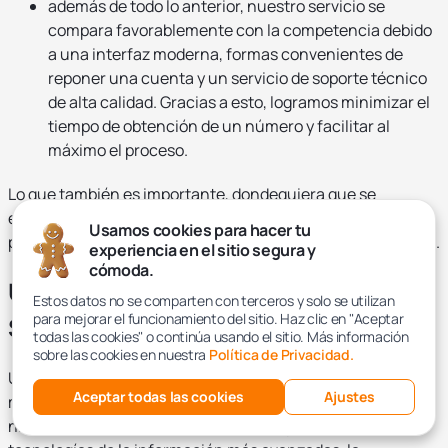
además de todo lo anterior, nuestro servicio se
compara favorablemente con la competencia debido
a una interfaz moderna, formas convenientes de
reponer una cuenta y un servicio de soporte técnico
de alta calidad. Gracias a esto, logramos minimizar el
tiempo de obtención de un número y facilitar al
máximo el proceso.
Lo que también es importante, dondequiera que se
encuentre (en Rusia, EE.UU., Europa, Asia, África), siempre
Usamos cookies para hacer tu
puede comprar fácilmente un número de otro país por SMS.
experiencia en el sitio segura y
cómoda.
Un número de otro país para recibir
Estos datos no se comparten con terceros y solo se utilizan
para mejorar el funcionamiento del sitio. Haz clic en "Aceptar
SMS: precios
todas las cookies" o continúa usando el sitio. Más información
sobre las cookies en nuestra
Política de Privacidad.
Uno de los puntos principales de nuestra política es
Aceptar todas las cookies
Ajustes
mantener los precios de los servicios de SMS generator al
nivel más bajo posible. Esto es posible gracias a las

----------------------------------------

- EXERCISE INSTRUCTIONS
Quote the line that contains "sobre las cookies en nuestra" and each line after it through the end of the data, exactly, leaving out everything else.

- TASK SOLUTION
sobre las cookies en nuestra
Política de Privacidad.
Uno de los puntos principales de nuestra política es
Aceptar todas las cookies
Ajustes
mantener los precios de los servicios de SMS generator al
nivel más bajo posible. Esto es posible gracias a las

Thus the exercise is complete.